• Task input:
+ + + +
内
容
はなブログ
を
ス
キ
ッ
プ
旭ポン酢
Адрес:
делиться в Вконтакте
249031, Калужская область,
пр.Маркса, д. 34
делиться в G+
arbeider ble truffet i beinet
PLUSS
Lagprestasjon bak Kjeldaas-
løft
+ + + +
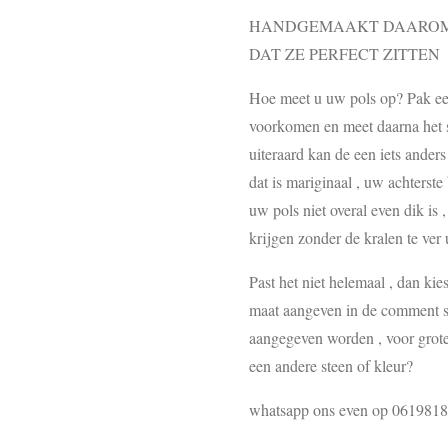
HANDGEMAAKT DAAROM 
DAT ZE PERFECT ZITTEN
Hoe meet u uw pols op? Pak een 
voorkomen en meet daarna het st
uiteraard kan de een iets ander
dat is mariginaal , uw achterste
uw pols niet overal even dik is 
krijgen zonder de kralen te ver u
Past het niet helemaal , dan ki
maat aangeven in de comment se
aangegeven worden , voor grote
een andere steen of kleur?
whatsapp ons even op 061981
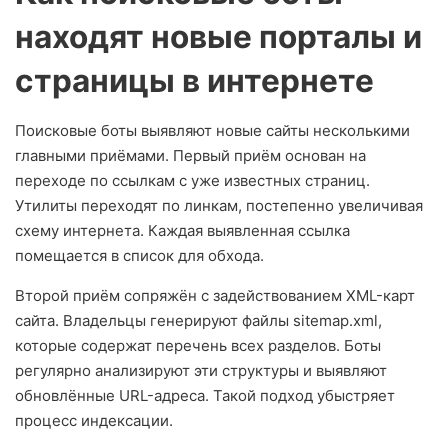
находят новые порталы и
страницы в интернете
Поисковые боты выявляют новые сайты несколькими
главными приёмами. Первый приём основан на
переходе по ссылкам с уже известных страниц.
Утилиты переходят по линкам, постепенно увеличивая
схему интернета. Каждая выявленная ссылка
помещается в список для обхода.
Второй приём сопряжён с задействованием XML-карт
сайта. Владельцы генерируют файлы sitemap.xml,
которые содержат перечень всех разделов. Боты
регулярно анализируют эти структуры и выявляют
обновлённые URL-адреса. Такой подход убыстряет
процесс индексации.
+ + + +
• Work to be completed: Among the entries above, locate the lines containing "Поисковые боты выявляют" and "Второй приём сопряжён", and transcribe exactly those two lines and all lines between.

• Task output:
Поисковые боты выявляют новые сайты несколькими
главными приёмами. Первый приём основан на
переходе по ссылкам с уже известных страниц.
Утилиты переходят по линкам, постепенно увеличивая
схему интернета. Каждая выявленная ссылка
помещается в список для обхода.
Второй приём сопряжён с задействованием XML-карт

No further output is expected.